= Minister for men =

Proposed government minister

A minister for men is a proposed government minister, which would be a counterpart of a minister for women. There are no countries with a minister for men.

== Views ==

=== United Kingdom ===
In 2003 and 2004 David Amess and Lord Northbourne suggested a minister for men respectively. Lord Northbourne said that there is a minister for women and one for children, which he said assumes that men do not have problems, saying that "there are significant groups of men that also suffer disadvantage" and "If the government feels they need a minister to address wom [sic] issues, it should be the same for men".

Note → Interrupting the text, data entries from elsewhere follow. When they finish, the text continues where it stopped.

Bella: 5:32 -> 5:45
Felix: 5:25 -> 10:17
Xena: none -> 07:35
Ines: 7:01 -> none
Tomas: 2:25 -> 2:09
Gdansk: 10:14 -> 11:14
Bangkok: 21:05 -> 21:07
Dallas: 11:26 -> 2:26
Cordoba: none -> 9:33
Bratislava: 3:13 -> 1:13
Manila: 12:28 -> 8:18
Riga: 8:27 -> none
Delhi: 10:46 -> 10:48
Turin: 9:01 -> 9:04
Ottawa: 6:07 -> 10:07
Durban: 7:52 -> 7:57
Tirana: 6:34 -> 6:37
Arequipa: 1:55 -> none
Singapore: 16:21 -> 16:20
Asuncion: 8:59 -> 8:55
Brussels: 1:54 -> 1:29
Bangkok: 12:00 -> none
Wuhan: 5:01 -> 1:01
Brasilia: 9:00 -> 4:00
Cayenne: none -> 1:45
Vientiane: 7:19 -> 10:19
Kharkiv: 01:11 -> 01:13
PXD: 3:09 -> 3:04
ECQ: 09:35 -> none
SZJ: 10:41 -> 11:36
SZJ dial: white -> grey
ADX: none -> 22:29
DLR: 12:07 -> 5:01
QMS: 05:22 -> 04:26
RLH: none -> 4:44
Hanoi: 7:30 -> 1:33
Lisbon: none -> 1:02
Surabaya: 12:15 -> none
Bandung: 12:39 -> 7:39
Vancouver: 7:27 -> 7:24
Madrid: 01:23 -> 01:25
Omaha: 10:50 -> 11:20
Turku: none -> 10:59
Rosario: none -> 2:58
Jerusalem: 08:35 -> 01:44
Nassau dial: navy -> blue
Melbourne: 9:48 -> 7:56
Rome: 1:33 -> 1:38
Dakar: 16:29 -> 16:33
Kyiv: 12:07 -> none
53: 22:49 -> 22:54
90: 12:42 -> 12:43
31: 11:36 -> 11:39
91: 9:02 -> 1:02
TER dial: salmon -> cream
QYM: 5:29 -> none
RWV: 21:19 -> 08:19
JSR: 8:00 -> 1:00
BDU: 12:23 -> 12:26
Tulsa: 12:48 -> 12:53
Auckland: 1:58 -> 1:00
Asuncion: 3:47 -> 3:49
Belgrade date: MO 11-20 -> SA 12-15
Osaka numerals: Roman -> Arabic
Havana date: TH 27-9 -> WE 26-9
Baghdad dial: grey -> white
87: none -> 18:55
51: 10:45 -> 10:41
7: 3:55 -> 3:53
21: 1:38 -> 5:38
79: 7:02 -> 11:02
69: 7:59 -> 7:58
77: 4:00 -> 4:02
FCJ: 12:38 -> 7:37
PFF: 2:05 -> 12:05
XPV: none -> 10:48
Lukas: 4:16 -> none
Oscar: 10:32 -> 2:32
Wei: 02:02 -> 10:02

In 2015 Tim Samuels, writing for The Daily Telegraph, mentioned that there are ministerial portfolios for children and families and not men and a minister for women, but none for men. He mentioned that while men have advantages, men who are not at the top of society do have issues, such as a suicide rate of 3.5 times the female rate, being outperformed than girls in education and being more likely to be suspended, making up the majority of the prison population, and isolation in older men. In 2023 British MP Nick Fletcher proposed appointing a minister for men, mentioning underachievement in education of males compared to females and lower rates of university enrolment for 18-year-old males. He cited research saying that 41% of sixth form boys were told that "boys are a problem for society", which he believes is a wrong approach. He also mentioned a study finding that 29% of men felt ignored. He said that a strategy should be created to address male victims of domestic and sexual violence and improving education. Writing for The Guardian, Martha Gill disagreed with Fletcher, criticising the idea of having a minister for a dominant group. She said that a minister for men would be akin to having a minister for white people, heterosexuals or the upper class. Katherine Fletcher, former British Minister for Women, supported creating a minister for men or to have men's health in a ministerial portfolio, saying that it should help men's health and suicide, and to create male role models.

=== New Zealand ===
In 2016 David Seymour, leader of the ACT Party, expressed concern that there was a Minister for Women but not one for men. He criticised having a minister for certain demographics of sub-types of people, and instead suggested having a Minister for Gender. He said that if ministers must be created for certain demographics, there should also be one for men as men are "higher in suicide statistics, higher in imprisonment rates, higher in mental health statistics and lower in educational attainment". In 2023 far-right political activist Brian Tamaki has suggested appointing a Minister for Men.